Red Dust, regia di K. T. Mark
Si sa ormai da tempo che molte multinazionali esportano le proprie fabbriche all’estero, sopratutto nei paesi dell’Est dove si può usufruire di manodopera a prezzi stracciati e dove i diritti dei lavoratori sono praticamente inesistenti.
Quello che non si sa, però, è che spesso lo sfruttamento, ma in questo caso la disinformazione e il maltrattamento in atto non avvengono solo per mano diretta dalle grandi aziende produttrici di abbigliamento, giocattoli, elettronica e quant’altro, ma anche da chi sembra apparentemente avere poco a che vedere con esse.
La storia di Red Dust (Polvere Rossa) e’ ambientata in Cina, in una delle tante città che nel giro degli ultimi venti anni ha vissuto il boom economico, da piccoli centri provinciali a megalopoli, con la comparsa di immense aree industriali che hanno dato lavoro a migliaia di cinesi, e che hanno visto compiersi uno dei più grandi esodi del ventunesimo secolo, quello dalle poverissime campagne cinesi alle grandi città industrializzate. La storia vede come protagoniste un gruppo di donne, donne che per anni hanno lavorato in una fabbrica che produceva batterie, le comunissime “pile”.
Tutti i giorni ognuno di noi ha a che fare almeno in una circostanza con quest’oggetto, vuoi tramite un telecomando, una radio portatile o anche un walkman, ma ci siamo mai chiesti cosa c’e’ dietro?
La regista e produttrice Karin T. Mark e’ andata ad indagare cosa si cela dietro le fortissime emicranie e problemi respiratori che questo gruppo di donne hanno riscontrato fin dai tempi in cui lavoravano in fabbrica.
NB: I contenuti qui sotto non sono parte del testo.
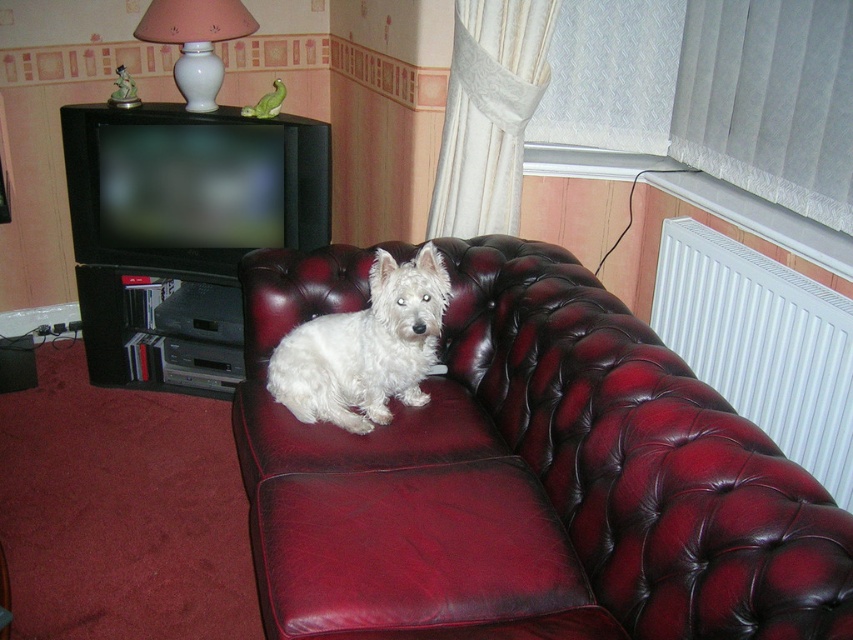 Consider the image. Between white fur dog at center and white ceramic lamp at upper center, which one has more height?

Standing taller between the two is white fur dog at center.

Image resolution: width=853 pixels, height=640 pixels. Describe the element at coordinates (364, 348) in the screenshot. I see `white fur dog at center` at that location.

This screenshot has height=640, width=853. Describe the element at coordinates (364, 348) in the screenshot. I see `white fur dog at center` at that location.

Locate an element on the screen. Image resolution: width=853 pixels, height=640 pixels. white fur dog at center is located at coordinates (364, 348).

Is white plastic radiator at upper right thinner than white fur dog at center?

Yes.

Who is lower down, white plastic radiator at upper right or white fur dog at center?

white fur dog at center is lower down.

Between point (698, 300) and point (413, 310), which one is positioned behind?

Positioned behind is point (698, 300).

This screenshot has width=853, height=640. I want to click on white plastic radiator at upper right, so click(761, 344).

Can you confirm if burgundy leather couch at center is positioned to the right of white fur dog at center?

Correct, you'll find burgundy leather couch at center to the right of white fur dog at center.

Between point (361, 608) and point (328, 332), which one is positioned behind?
#Red Dust e’ il cadmio, una polvere rossastra che fluttua liberamente nelle fabbriche cinesi di batterie al nickel-cadmio di proprietà di GP Batteries, uno dei principali produttori mondiali di batterie. Ren, una lavoratrice migrante, da tempo si è esposta, mettendosi in prima linea, per ricevere indietro quello che le è stato tolto, la salute, la felicità, la vita. La donna racconta come, ai tempi in cui lavorava, non era provvista della men che minima protezione, senza mascherina, nè guanti o abbigliamento adeguato, lei e le sue colleghe operavano sui macchinari dai cui poi venivano fuori le comodissime batterie.
Il documentario segue la giornata di queste donne, in particolare Ren. La sua famiglia è preoccupata per lei, il marito che ormai vive nell’infelicità vede la moglie prendere continuamente costose medicine per alleviare le proprie pene, ma anche la madre che ancora vive nel Sichuan, nonostante il sorriso sul volto, cela una malinconia e una preoccupazione per i problemi di salute della figlia, e spera che un giorno cambi idea, scegliendo di tornare nella campagna dove è nata.
Quando le donne iniziarono la causa contro la GP, l’azienda si mostrò propositiva, concedendo ad ognuna di loro una visita dal medico per verificare la soglia di tossicità che ognuna di loro aveva contratto nel corso degli anni. La soglia massima entro cui ci si può ritenere “fuori pericolo” equivale a cinque, e tutte coloro che hanno sostenuto l’esame dai medici della GP è risultata entro il limite. Le donne però, scettiche del risultato, hanno optato per una conferma, andando a fare l’esame anche da altri medici, e purtroppo il risultato e’ stato sconcertante: tutte loro hanno presentato una tossicità che va da un minimo di 6 fino a 8.
Tra una fuga da un albergo ad un altro (in Cina riunirsi per scioperi o lotte operaie è illegale) e una sentenza che non le calcola minimamente, nemmeno come esseri viventi degni di una spiegazione e un risarcimento ai danni subiti, le donne vanno avanti nel loro cammino di resistenza e coraggio, chiedendo giustizia al governo locale a sbattendo in faccia al mondo intero la loro piccola ma tanto globale realtà.